Data dari Setara Institute pun seolah mengamini kekhawatiran ini. Laporan mereka menunjukkan tren peningkatan kasus intoleransi yang menargetkan kelompok minoritas agama dalam beberapa tahun terakhir.
Baca Juga: Letkol Teddy Indra Wijaya Kunjungi Gus Miftah Jam 1 Dini Hari, Ada Urusan Apa?
Ini adalah alarm keras bahwa toleransi masih menjadi pekerjaan rumah yang belum usai bagi bangsa ini.
Regulasi vs. Hak Beribadah: Mencari Titik Tengah
Gus Miftah menekankan adanya tarik-menarik antara hak beribadah yang fundamental dengan regulasi pendirian rumah ibadah yang seringkali menjadi ganjalan.
Di satu sisi, Pasal 29 UUD 1945 secara eksplisit menjamin kebebasan setiap warga negara untuk memeluk agama dan beribadah menurut kepercayaannya.
Namun di sisi lain, implementasinya di lapangan kerap terbentur oleh miskomunikasi dan ketidaktahuan masyarakat mengenai prosedur perizinan.
"Masyarakat kita terkadang gampang sekali salah paham. Begitu melihat ada kegiatan ibadah di lokasi tertentu, langsung muncul asumsi liar kalau tempat itu ilegal dan tidak berizin," ujar.
Kondisi ini, menurutnya, menuntut adanya peran aktif dari pemerintah dan tokoh masyarakat untuk memberikan edukasi.
Proses birokrasi yang rumit dan berpotensi diskriminatif harus dipangkas. Ia mendorong adanya sebuah sistem perizinan yang lebih adil dan transparan bagi semua agama.
"Sudah saatnya proses perizinan tempat ibadah dibuat transparan, tanpa diskriminasi. Harus ada mekanisme pengajuan keberatan yang jelas dan benar-benar efektif, bukan sekadar formalitas," imbuh Gus Miftah.
Dialog Adalah Jalan Keluar, Bukan Kekerasan
Di tengah panasnya situasi, Gus Miftah menawarkan solusi yang menyejukkan: dialog. Baginya, kekerasan dan intimidasi hanya akan melahirkan lingkaran setan kebencian yang tidak berujung.
Penyelesaian konflik horizontal semacam ini harus melibatkan kepala dingin dan hati yang terbuka.

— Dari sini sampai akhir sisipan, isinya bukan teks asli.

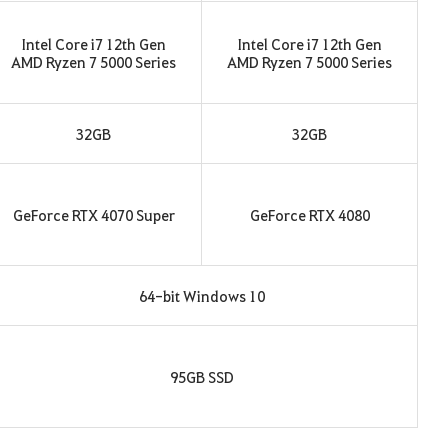
Intel Core i7 12th Gen
Intel Core i7 12th Gen
AMD Ryzen 7 5000 Series
AMD Ryzen 7 5000 Series
32GB
32GB
GeForce RTX 4070 Super
GeForce RTX 4080
64-bit Windows 10
95GB SSD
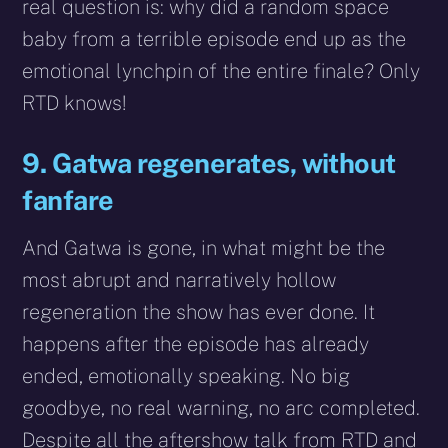
real question is: why did a random space
baby from a terrible episode end up as the
emotional lynchpin of the entire finale? Only
RTD knows!
9. Gatwa regenerates, without
fanfare
And Gatwa is gone, in what might be the
most abrupt and narratively hollow
regeneration the show has ever done. It
happens after the episode has already
ended, emotionally speaking. No big
goodbye, no real warning, no arc completed.
Despite all the aftershow talk from RTD and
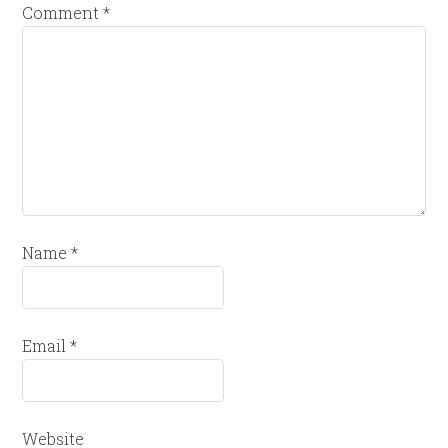
Comment
*
Name
*
Email
*
Website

"Solusi untuk luka seperti ini bukanlah kekerasan atau intimidasi. Jalan keluarnya adalah duduk bersama, berdialog, dan bekerja sama dengan semua pihak yang ada," tuturnya.
Dia menyerukan agar pemerintah, aparat keamanan, tokoh agama lintas iman, dan masyarakat dapat bersinergi untuk merumuskan solusi yang adil dan berkelanjutan.
Dialog adalah ruang aman bagi setiap pihak untuk menyuarakan kekhawatiran dan kebutuhannya, sehingga tidak ada lagi asumsi yang berkembang liar tanpa klarifikasi.
"Dengan dialog, kolaborasi, dan rasa keadilan, kita tidak hanya akan memecahkan masalah di depan mata, tetapi juga merajut kembali kohesi sosial dan harmoni yang sempat terkoyak," ucapnya penuh harap.
Untuk memperkuat argumennya, Gus Miftah mengutip pemikiran Milad Hanna, seorang penulis Kristen Koptik dari Mesir.
Dalam bukunya Qabulul Akhar (Menerima yang Lain), Hanna menggagas pentingnya membentuk "sentimen kolektif-sosial".
Sentimen ini mendorong masyarakat untuk keluar dari sekat-sekat identitas kelompok yang sempit dan merangkul persaudaraan yang lebih luas yaitu persaudaraan kemanusiaan.
Gus Miftah percaya bahwa pendidikan dan pemberdayaan masyarakat menjadi fondasi untuk menumbuhkan empati dan kesadaran akan pentingnya toleransi.
Melalui pemahaman bersama, insiden menyakitkan seperti di Sukabumi diharapkan tidak akan pernah terulang lagi.
"Ayo, mari kita bahu-membahu membangun masyarakat yang lebih toleran, damai, dan inklusif untuk kita semua, tanpa terkecuali," katanya.